Novidades

30 JUL

O carro elétrico será mais barato do que convencionais a combustão

O Toyota Mirai se beneficiaria muito com as novas tecnologias (Divulgação/Toyota)

Se dependesse apenas dos custos de rodagem e manutenção, seria fácil convencer os consumidores a trocar seus carros a gasolina por modelos elétricos.

Afinal, rodar com eletricidade é mais barato e a manutenção dos carros elétricos é bem mais simples e menos frequente.

Um dos obstáculos à disseminação dos elétricos, porém, está no custo de compra dos carros, uma vez que, além de trazerem tecnologias ainda relativamente novas, os elétricos usam componentes que dependem de materiais raros e, portanto, caros.

Neste momento, fabricantes e universidades de todo o mundo investem milhões de dólares e horas de estudos pesquisando novos materiais que custem menos e sejam tão eficientes quanto os usados até agora.

Aqui reunimos três iniciativas que estão em andamento. A primeira é da japonesa Toyota, que está desenvolvendo ímãs que usam metais alternativos que possam substituir os raros em sua produção.

Outra é da Universidade de Córdoba, na Espanha, que construiu uma bateria de grafeno, mais barata e eficiente que as atuais, de lítio.

E a terceira é da norte-americana Universidade da Califórnia Riverside, que troca a cara platina empregada nas células de combustível pelo módico cobalto. Veja mais detalhes ao lado.

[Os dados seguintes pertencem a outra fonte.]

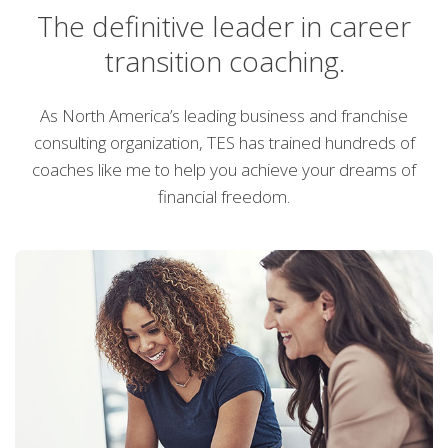
The definitive leader in career
transition coaching.
As North America’s leading business and franchise
consulting organization, TES has trained hundreds of
coaches like me to help you achieve your dreams of
financial freedom.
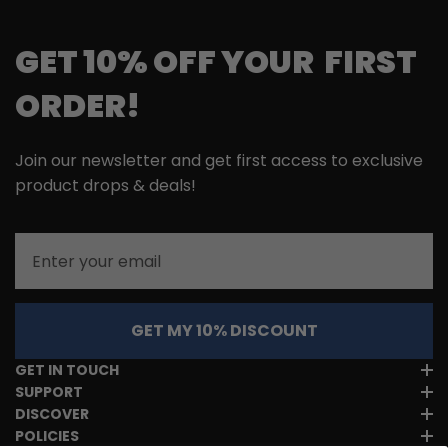
GET 10% OFF YOUR FIRST
ORDER!
Join our newsletter and get first access to exclusive
product drops & deals!
Email
GET MY 10% DISCOUNT
GET IN TOUCH
SUPPORT
DISCOVER
POLICIES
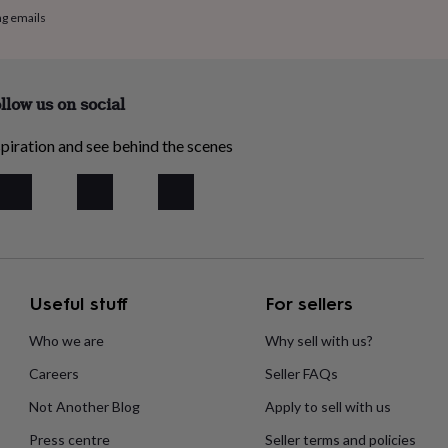
ng emails
llow us on social
piration and see behind the scenes
Useful stuff
For sellers
Who we are
Why sell with us?
Careers
Seller FAQs
Not Another Blog
Apply to sell with us
Press centre
Seller terms and policies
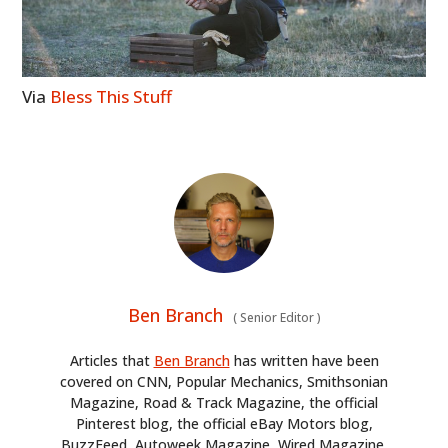
Via
Bless This Stuff
Ben Branch
(
Senior Editor
)
Articles that
Ben Branch
has written have been
covered on CNN, Popular Mechanics, Smithsonian
Magazine, Road & Track Magazine, the official
Pinterest blog, the official eBay Motors blog,
BuzzFeed, Autoweek Magazine, Wired Magazine,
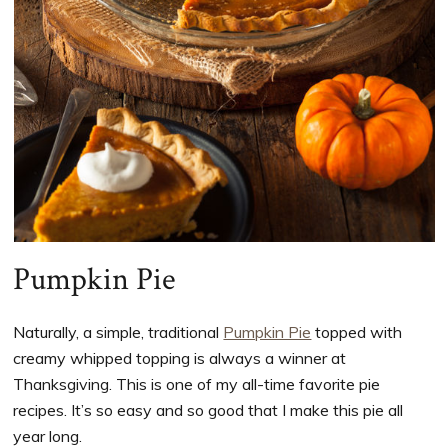
Pumpkin Pie
Naturally, a simple, traditional
Pumpkin Pie
topped with
creamy whipped topping is always a winner at
Thanksgiving. This is one of my all-time favorite pie
recipes. It’s so easy and so good that I make this pie all
year long.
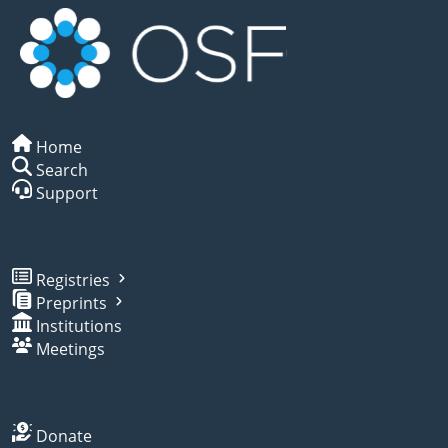
Home
Search
Support
Registries
Preprints
Institutions
Meetings
Donate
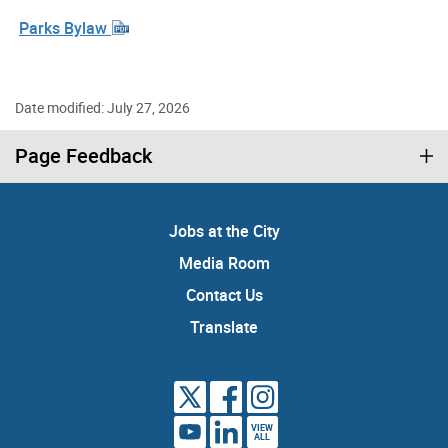
Parks Bylaw
Date modified: July 27, 2026
Page Feedback
Jobs at the City
Media Room
Contact Us
Translate
VIEW
ALL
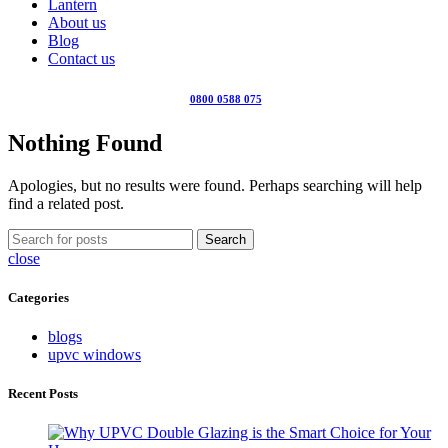
Lantern
About us
Blog
Contact us
0800 0588 075
Nothing Found
Apologies, but no results were found. Perhaps searching will help
find a related post.
Search
close
Categories
blogs
upvc windows
Recent Posts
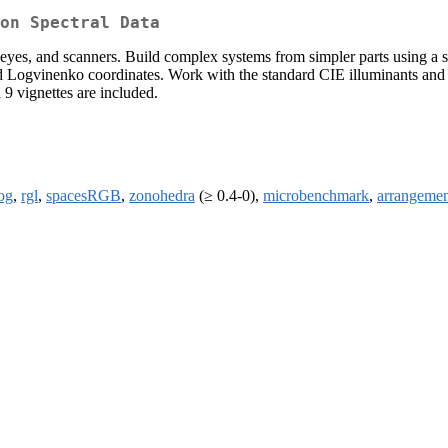
on Spectral Data
s, eyes, and scanners. Build complex systems from simpler parts using a
 Logvinenko coordinates. Work with the standard CIE illuminants and co
9 vignettes are included.
og
,
rgl
,
spacesRGB
,
zonohedra
(≥ 0.4-0),
microbenchmark
,
arrangemen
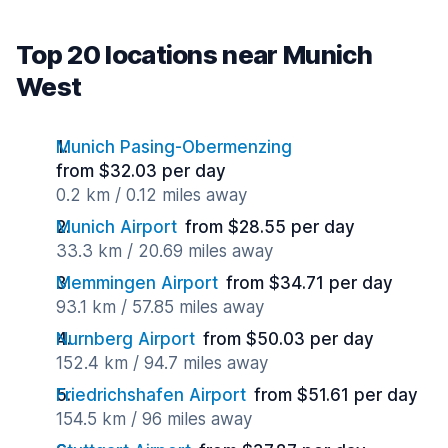
Top 20 locations near Munich
West
Munich Pasing-Obermenzing
from $32.03 per day
0.2 km / 0.12 miles away
Munich Airport
from $28.55 per day
33.3 km / 20.69 miles away
Memmingen Airport
from $34.71 per day
93.1 km / 57.85 miles away
Nurnberg Airport
from $50.03 per day
152.4 km / 94.7 miles away
Friedrichshafen Airport
from $51.61 per day
154.5 km / 96 miles away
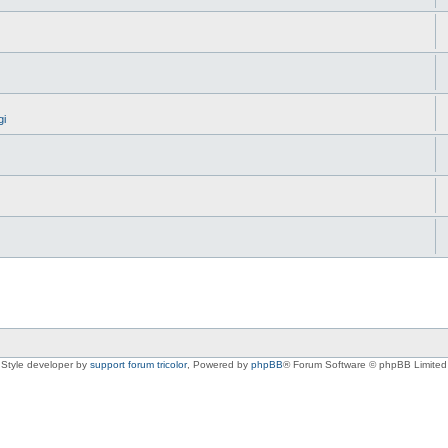
gi
Style developer by
support forum tricolor
,
Powered by
phpBB
® Forum Software © phpBB Limited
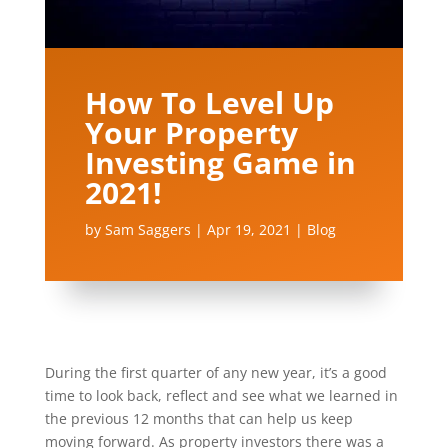
How To Level Up
Your Property
Investing Game in
2021!
by
Sam Saggers
|
Apr 19, 2021
|
Blog
During the first quarter of any new year, it’s a good
time to look back, reflect and see what we learned in
the previous 12 months that can help us keep
moving forward. As property investors there was a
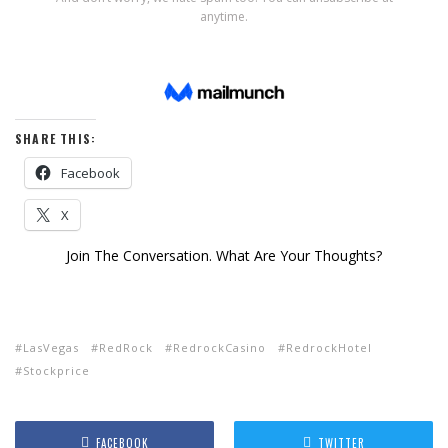
SHARE THIS:
Facebook
X
Join The Conversation. What Are Your Thoughts?
LasVegas
RedRock
RedrockCasino
RedrockHotel
Stockprice
FACEBOOK
TWITTER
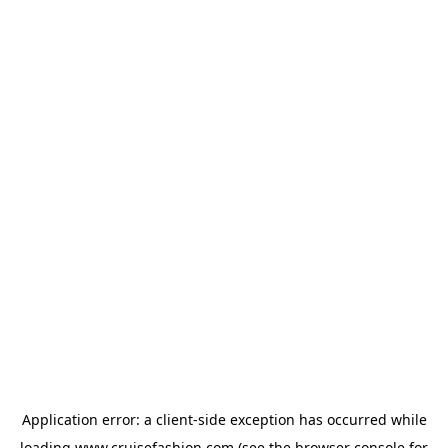
Application error: a
client
-side exception has occurred while
loading
www.cruisefashion.com
(see the
browser console
for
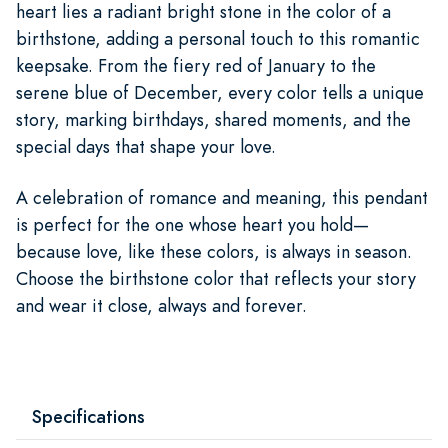
heart lies a radiant bright stone in the color of a
birthstone, adding a personal touch to this romantic
keepsake. From the fiery red of January to the
serene blue of December, every color tells a unique
story, marking birthdays, shared moments, and the
special days that shape your love.
A celebration of romance and meaning, this pendant
is perfect for the one whose heart you hold—
because love, like these colors, is always in season.
Choose the birthstone color that reflects your story
and wear it close, always and forever.
Specifications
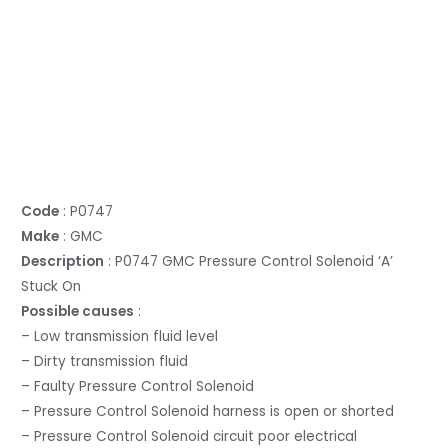
Code
: P0747
Make
: GMC
Description
: P0747 GMC Pressure Control Solenoid ‘A’
Stuck On
Possible causes
:
– Low transmission fluid level
– Dirty transmission fluid
– Faulty Pressure Control Solenoid
– Pressure Control Solenoid harness is open or shorted
– Pressure Control Solenoid circuit poor electrical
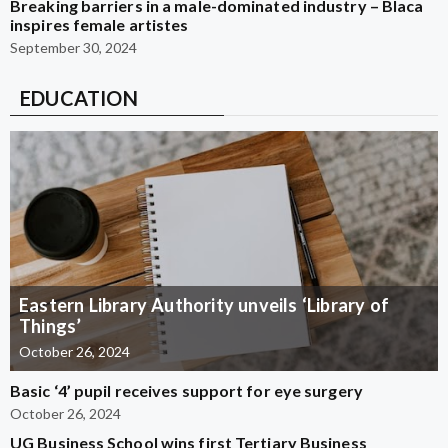
Breaking barriers in a male-dominated industry – Blaca
inspires female artistes
September 30, 2024
EDUCATION
Eastern Library Authority unveils ‘Library of
Things’
October 26, 2024
Basic ‘4’ pupil receives support for eye surgery
October 26, 2024
UG Business School wins first Tertiary Business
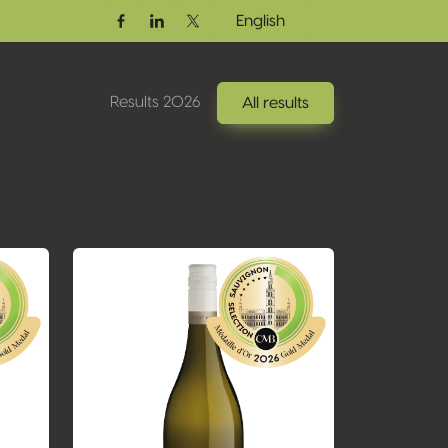
English
Facebook
Linkedin
Twitter / X
Results 2026
All results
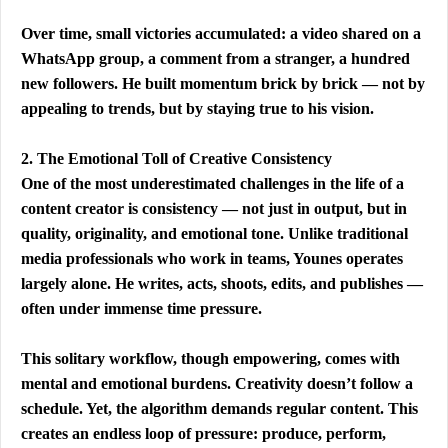
Over time, small victories accumulated: a video shared on a 
WhatsApp group, a comment from a stranger, a hundred 
new followers. He built momentum brick by brick — not by 
appealing to trends, but by staying true to his vision.
2. The Emotional Toll of Creative Consistency
One of the most underestimated challenges in the life of a 
content creator is consistency — not just in output, but in 
quality, originality, and emotional tone. Unlike traditional 
media professionals who work in teams, Younes operates 
largely alone. He writes, acts, shoots, edits, and publishes — 
often under immense time pressure.
This solitary workflow, though empowering, comes with 
mental and emotional burdens. Creativity doesn’t follow a 
schedule. Yet, the algorithm demands regular content. This 
creates an endless loop of pressure: produce, perform, 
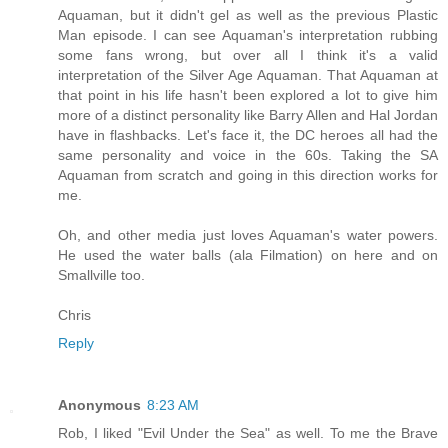
Aquaman, but it didn't gel as well as the previous Plastic
Man episode. I can see Aquaman's interpretation rubbing
some fans wrong, but over all I think it's a valid
interpretation of the Silver Age Aquaman. That Aquaman at
that point in his life hasn't been explored a lot to give him
more of a distinct personality like Barry Allen and Hal Jordan
have in flashbacks. Let's face it, the DC heroes all had the
same personality and voice in the 60s. Taking the SA
Aquaman from scratch and going in this direction works for
me.
Oh, and other media just loves Aquaman's water powers.
He used the water balls (ala Filmation) on here and on
Smallville too.
Chris
Reply
Anonymous
8:23 AM
Rob, I liked "Evil Under the Sea" as well. To me the Brave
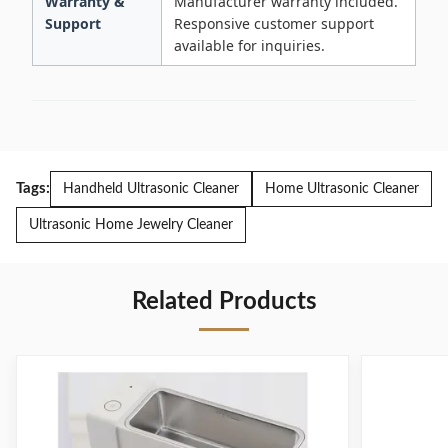
Warranty &
Manufacturer warranty included.
Support
Responsive customer support
available for inquiries.
Tags:
Handheld Ultrasonic Cleaner
Home Ultrasonic Cleaner
Ultrasonic Home Jewelry Cleaner
Related Products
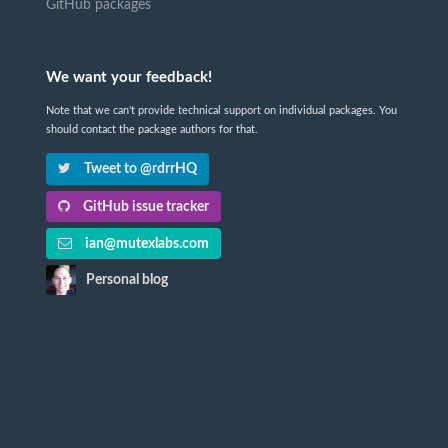
GitHub packages
We want your feedback!
Note that we can't provide technical support on individual packages. You
should contact the package authors for that.
Tweet to @rdrrHQ
GitHub issue tracker
ian@mutexlabs.com
Personal blog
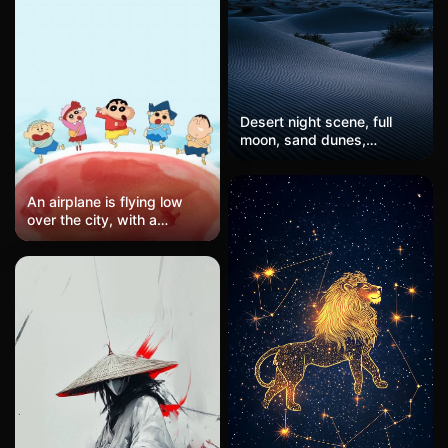
effect with no distinct
subjects, just pure color
and light interplay.
Composition feels organic
and natural, evoking
associations with sunlight
Desert night scene, full
filtering through leaves or
moon, sand dunes,
gentle gradient of aurora
ethereal atmosphere
borealis.
An airplane is flying low
over the city, with a
Philippine Airlines jet
passing overhead. Below
are fast-food restaurants
and palm tree-lined
streets. The twilight sky is
a mix of blue and purple,
with orange and gold
clouds, while the streets
are primarily gray-blue with
brand colors of red and
yellow. The composition
follows the rule of thirds,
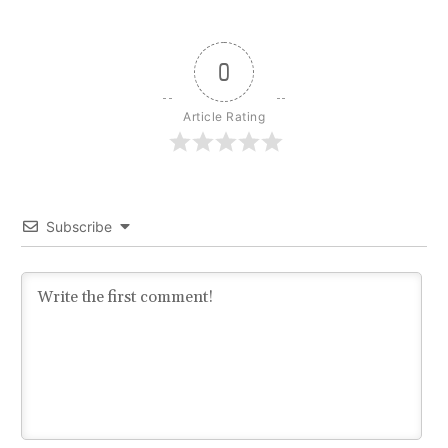
0
Article Rating
Subscribe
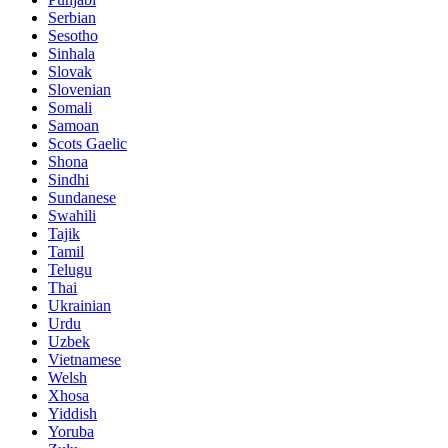
Serbian
Sesotho
Sinhala
Slovak
Slovenian
Somali
Samoan
Scots Gaelic
Shona
Sindhi
Sundanese
Swahili
Tajik
Tamil
Telugu
Thai
Ukrainian
Urdu
Uzbek
Vietnamese
Welsh
Xhosa
Yiddish
Yoruba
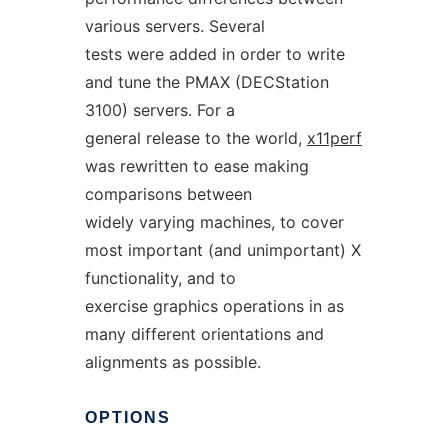
various servers. Several
tests were added in order to write
and tune the PMAX (DECStation
3100) servers. For a
general release to the world,
x11perf
was rewritten to ease making
comparisons between
widely varying machines, to cover
most important (and unimportant) X
functionality, and to
exercise graphics operations in as
many different orientations and
alignments as possible.
OPTIONS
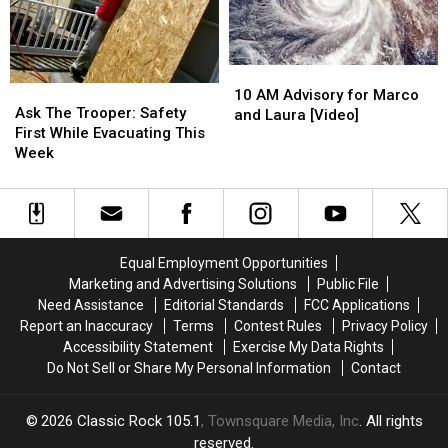
10
10
Ask
Ask
AM
AM
10 AM Advisory for Marco
The
The
Ask The Trooper: Safety
Advisory
Advisory
and Laura [Video]
Trooper:
Trooper:
First While Evacuating This
for
for
Safety
Safety
Week
Marco
Marco
First
First
and
and
While
While
Laura
Laura
Evacuating
Evacuating
[Video]
[Video]
This
This
Week
Week
Equal Employment Opportunities
Marketing and Advertising Solutions
Public File
Need Assistance
Editorial Standards
FCC Applications
Report an Inaccuracy
Terms
Contest Rules
Privacy Policy
Accessibility Statement
Exercise My Data Rights
Do Not Sell or Share My Personal Information
Contact
2026
Classic Rock 105.1
, Townsquare Media, Inc
. All rights
reserved.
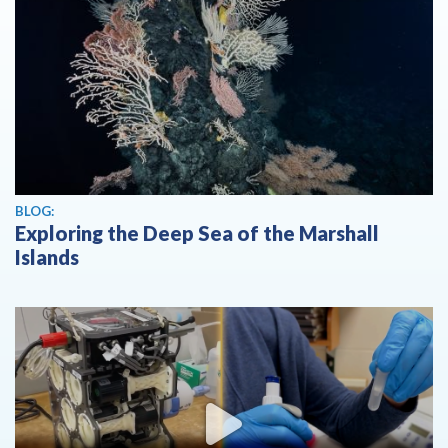
BLOG:
Exploring the Deep Sea of the Marshall
Islands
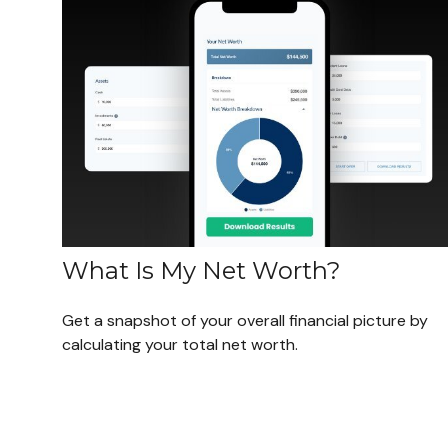
What Is My Net Worth?
Get a snapshot of your overall financial picture by
calculating your total net worth.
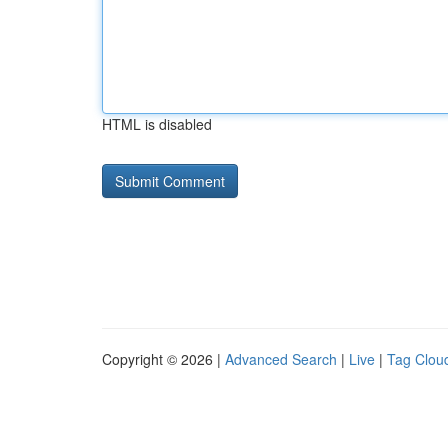
HTML is disabled
Copyright © 2026 |
Advanced Search
|
Live
|
Tag Clou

 (Otavio Silveira/Quatro Rodas)

O foco da pesquisa da Universidade da Califórnia são as células de combustível, que ainda são muito caras na comparação com outras tecnologias de propulsão elétrica.

Só para ter uma ideia da diferença de valores, nos Estados Unidos, enquanto um modelo elétrico puro como o Tesla Modelo 3 custa US$ 35.000, um elétrico fuel-cell, como o Toyota Mirai, sai por US$ 57.500.

Os norte-americanos desenvolveram uma tecnologia que barateia substancialmente o custo das células ao substituir a platina usada no catalisador por cobalto, material que custa cerca de 100 vezes menos.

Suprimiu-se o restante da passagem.